Understanding non-performance reports for instrumental activity of daily living items in population analyses: a cross sectional study

BMC Geriatrics, 2016 · DOI: 10.1186/s12877-016-0235-0 · Published: February 26, 2016

AgingRehabilitationResearch Methodology & Design

Simple Explanation

This study looks at how to deal with survey answers about IADLs when people say they don't do certain activities for reasons other than health. It explores different ways to classify these responses and sees how each method affects estimates of disability prevalence. The researchers tested four different strategies: imputing the missing data, excluding the data, classifying the responses as 'no difficulty,' or classifying them as 'difficulty.' They then compared the results to see if the different methods significantly changed the overall disability estimates. The study found that while there were some small differences, the overall impact on population-level disability estimates was minimal. This suggests that IADL surveys can still be useful for assessing activity limitations, even when many people don't perform certain tasks for non-health reasons.

Study Duration
Not specified
Participants
13,879 non-institutionalized adult Medicare beneficiaries
Evidence Level
Cross-sectional study

Key Findings

  • 1
    IADL stage prevalence estimates differed little across the four alternative strategies.
  • 2
    Classification as “no difficulty” led to slightly lower, while classification as “difficulty” raised the estimated population prevalence of disability.
  • 3
    Results from the high prevalence staging assignment strategy are the most different from the other three methods.

Research Summary

This study evaluated different strategies for classifying “does not do” responses to IADL questions when estimating prevalence of IADL limitations in a national survey.
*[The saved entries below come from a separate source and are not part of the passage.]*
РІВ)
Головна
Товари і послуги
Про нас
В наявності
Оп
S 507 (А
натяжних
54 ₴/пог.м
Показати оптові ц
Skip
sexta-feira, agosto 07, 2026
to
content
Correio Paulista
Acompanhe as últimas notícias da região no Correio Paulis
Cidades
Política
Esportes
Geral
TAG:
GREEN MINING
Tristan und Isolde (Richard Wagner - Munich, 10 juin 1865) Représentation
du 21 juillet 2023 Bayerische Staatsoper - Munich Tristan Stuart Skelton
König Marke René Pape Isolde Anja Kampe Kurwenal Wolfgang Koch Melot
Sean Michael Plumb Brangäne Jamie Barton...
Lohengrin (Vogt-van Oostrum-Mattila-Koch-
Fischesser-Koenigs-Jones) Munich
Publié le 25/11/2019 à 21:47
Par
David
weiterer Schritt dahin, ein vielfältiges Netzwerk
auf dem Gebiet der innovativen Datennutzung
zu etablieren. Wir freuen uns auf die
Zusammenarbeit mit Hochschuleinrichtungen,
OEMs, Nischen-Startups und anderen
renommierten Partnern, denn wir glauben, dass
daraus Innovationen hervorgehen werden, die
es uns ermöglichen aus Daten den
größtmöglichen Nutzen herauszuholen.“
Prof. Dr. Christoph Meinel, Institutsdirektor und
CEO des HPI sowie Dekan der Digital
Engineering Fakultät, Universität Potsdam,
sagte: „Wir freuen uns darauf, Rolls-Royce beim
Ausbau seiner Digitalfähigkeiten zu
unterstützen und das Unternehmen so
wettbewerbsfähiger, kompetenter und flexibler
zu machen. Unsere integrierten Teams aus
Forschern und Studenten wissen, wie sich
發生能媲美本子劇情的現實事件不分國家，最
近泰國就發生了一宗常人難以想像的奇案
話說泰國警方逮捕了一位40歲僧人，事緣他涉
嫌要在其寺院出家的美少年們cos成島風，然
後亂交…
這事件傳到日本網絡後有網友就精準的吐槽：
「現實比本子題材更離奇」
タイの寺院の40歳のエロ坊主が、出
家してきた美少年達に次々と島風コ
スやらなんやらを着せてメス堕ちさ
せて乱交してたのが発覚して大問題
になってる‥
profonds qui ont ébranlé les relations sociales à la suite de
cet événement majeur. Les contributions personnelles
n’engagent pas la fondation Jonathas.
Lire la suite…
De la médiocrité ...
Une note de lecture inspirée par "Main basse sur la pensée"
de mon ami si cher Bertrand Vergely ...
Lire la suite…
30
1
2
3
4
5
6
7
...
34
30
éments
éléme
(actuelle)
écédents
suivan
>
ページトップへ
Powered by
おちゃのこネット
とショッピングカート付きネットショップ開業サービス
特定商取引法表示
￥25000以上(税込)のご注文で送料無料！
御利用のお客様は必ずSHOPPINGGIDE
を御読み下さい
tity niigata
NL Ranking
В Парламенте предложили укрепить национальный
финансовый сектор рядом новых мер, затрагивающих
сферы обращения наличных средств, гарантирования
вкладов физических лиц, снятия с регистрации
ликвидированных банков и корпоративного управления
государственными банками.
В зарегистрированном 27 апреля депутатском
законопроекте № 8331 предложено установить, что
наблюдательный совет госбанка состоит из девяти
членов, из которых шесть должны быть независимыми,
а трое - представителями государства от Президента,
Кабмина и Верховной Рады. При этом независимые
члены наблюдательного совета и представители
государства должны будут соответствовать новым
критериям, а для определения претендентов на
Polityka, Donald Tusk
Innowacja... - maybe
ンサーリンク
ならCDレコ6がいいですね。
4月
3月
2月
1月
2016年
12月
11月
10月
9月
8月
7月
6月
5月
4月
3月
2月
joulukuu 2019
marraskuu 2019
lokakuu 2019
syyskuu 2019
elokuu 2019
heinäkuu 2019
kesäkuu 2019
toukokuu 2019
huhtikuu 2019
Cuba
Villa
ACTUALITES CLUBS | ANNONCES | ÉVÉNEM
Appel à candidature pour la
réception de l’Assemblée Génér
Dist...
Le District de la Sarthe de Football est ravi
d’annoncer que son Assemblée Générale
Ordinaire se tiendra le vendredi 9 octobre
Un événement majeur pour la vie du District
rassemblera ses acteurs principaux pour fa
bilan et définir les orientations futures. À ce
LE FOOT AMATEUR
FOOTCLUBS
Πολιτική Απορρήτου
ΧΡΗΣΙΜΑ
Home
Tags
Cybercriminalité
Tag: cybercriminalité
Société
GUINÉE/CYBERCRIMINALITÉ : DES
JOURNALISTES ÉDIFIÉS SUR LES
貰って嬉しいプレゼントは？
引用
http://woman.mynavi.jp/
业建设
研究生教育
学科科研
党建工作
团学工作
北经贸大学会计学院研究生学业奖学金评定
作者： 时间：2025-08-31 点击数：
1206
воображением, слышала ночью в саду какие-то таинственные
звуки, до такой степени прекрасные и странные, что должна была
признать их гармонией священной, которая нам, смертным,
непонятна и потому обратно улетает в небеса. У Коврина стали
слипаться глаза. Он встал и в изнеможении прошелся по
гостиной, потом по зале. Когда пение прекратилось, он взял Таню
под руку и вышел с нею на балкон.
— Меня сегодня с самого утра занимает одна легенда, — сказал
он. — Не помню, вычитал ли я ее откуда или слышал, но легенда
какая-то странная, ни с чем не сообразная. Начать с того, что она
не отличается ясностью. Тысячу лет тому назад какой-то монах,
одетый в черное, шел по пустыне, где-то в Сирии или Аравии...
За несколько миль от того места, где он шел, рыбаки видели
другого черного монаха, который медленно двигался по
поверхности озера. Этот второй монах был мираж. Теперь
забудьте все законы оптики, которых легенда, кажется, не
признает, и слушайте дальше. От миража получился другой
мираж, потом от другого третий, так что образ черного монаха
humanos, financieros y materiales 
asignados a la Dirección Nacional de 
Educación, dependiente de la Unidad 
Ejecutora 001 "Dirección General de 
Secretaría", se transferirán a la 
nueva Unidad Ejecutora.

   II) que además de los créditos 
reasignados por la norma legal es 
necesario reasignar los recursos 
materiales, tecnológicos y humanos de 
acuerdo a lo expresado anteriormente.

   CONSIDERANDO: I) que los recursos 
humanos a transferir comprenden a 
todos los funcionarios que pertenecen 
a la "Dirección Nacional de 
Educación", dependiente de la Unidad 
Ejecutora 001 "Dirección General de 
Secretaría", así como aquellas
IADL stage prevalence estimates differed little across the four alternative strategies, including multiple imputation, exclusion, classifying as “no difficulty,” or classifying as “difficulty.” The study concludes that IADL items can be used to estimate the prevalence of activity limitation despite high rates of non-performance, with only trivial differences resulting from alternative handling of unrated IADL information.

Practical Implications

Clinical Practice

Clinicians should be aware of potential small differences when using IADL survey data due to different handling of unrated information.

Research

Researchers can be reassured that IADL items are useful for estimating activity limitations despite non-performance, especially when using MCBS data.

Policy

Policy end-users can legitimately use complete case analysis in assigning stages when determining population prevalence estimates of IADL limitations.

Study Limitations

  • 1
    Assumptions of Missing at Random on which multiple imputation is based cannot be tested.
  • 2
    Lack of a gold standard IADL measure makes it difficult to evaluate which method is further away from the truth.
  • 3
    Findings are relevant primarily to the IADL questions as worded in surveys using wording similar to the MCBS.